Hirschfeldia incana (L.) Lagr.-Foss.
Quem visita andares-modelo em novas urbanizações começa por dirigir-se a uma barraca onde, além do vendedor sentado à secretária, encontra uma maquete do projecto sobre uma mesa forrada a verde. No lugar do estaleiro esburacado e poeirento, semeado de entulhos, promete a maquete que há-de nascer um jardim; no qual, a julgar pelas figurinhas humanas que a povoam, hão-de passear famílias elegantes e louras. O possível comprador, que não é louro mas é casado com uma mulher que por vezes o é, que ainda não tem filhos mas prevê que, quando os tiver, eles não serão louros enquanto não frequentarem cabeleireiros, sabe que a realidade nunca estará à altura da maquete. E não hão-de ser apenas a cor do cabelo, o tom da pele ou a indumentária dos futuros moradores a desmentirem a profecia. O mais provável é que nunca venha a existir jardim, mas apenas um relvado que em pouco tempo cairá no desmazelo; ou nem isso, e os montes de entulho eternizar-se-ão na paisagem quotidiana. O promotor não terá desistido de fazer o jardim, mas a urbanização previa mais quatro ou cinco prédios além dos dois que já começam a ser habitados, e a crise obriga a adiar indefinidamente a sua construção. O jardim, toque final de requinte que daria coerência a todo o projecto, não pode ser executado aos pedacinhos.
Ainda assim, os ocupantes da urbanização não deixarão de ter flores à porta de casa. Elas serão até em maior quantidade e variedade do que seriam se, em vez do entulho, a janela da sala abrisse para um relvado minimalista. Há um sem-número de plantas, ditas
ruderais, que se especializaram em habitats degradados e provisórios. Algumas, como a
Hirschfeldia incana, são desgrenhadas e não têm pinta para concursos de beleza; outras, como os gerânios e as papoilas, só não se igualam às mais delicadas flores de jardim porque um preconceito de classe as impede de serem apreciadas como merecem. E, como aquilo não é natureza mas uma caricatura que o desleixo ajudou a criar, o efeito geral do entulho em flor não é de uma simetria colorida e repousante; é de uma luta sem quartel pela sobrevivência.
À semelhança dos gatos que fazem dos baldios urbanos a sua casa, as plantas sem eira nem beira que lá moram não têm nome.
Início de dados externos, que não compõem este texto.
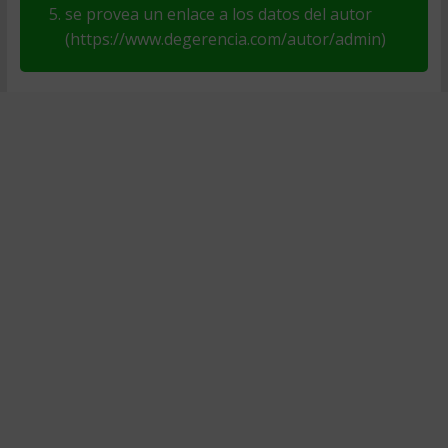
se provea un enlace a los datos del autor
(https://www.degerencia.com/autor/admin)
Na verdade, certos gatos menos esquivos acabam por ter muitos nomes, cada um deles atribuído por alguma pessoa das suas relações que ignora todos os demais. E a
Hirschfeldia incana, além de ter um nome popular e verdadeiro,
ineixa, tem também um inacreditável,
hirsféldia-de-pêlo-branco. É improvável, porém, que quem veja esta planta nas traseiras do seu prédio conheça estes nomes ou se dê ao trabalho de inventar algum para seu uso.
Da família dos rabanetes e das couves, como aliás recorda o nome castelhano
rabaniza amarilla, não consta que a hirsféldia-de-pêlo-branco [
risos abafados] seja vulgarmente usada para alimentação humana, embora tenha folhas comestíveis. É uma planta bienal com floração primaveril ou estival, e com hastes que ultrapassam um metro de altura. Distingue-se, na fase da frutificação, pela ramificação profusa e desordenada e pelas numerosas vagens comprimidas sobre os eixos das inflorescências (foto 5). Ocorre por toda a Península Ibérica e região mediterrânica, em terrenos incultos ou como infestante de cultivos.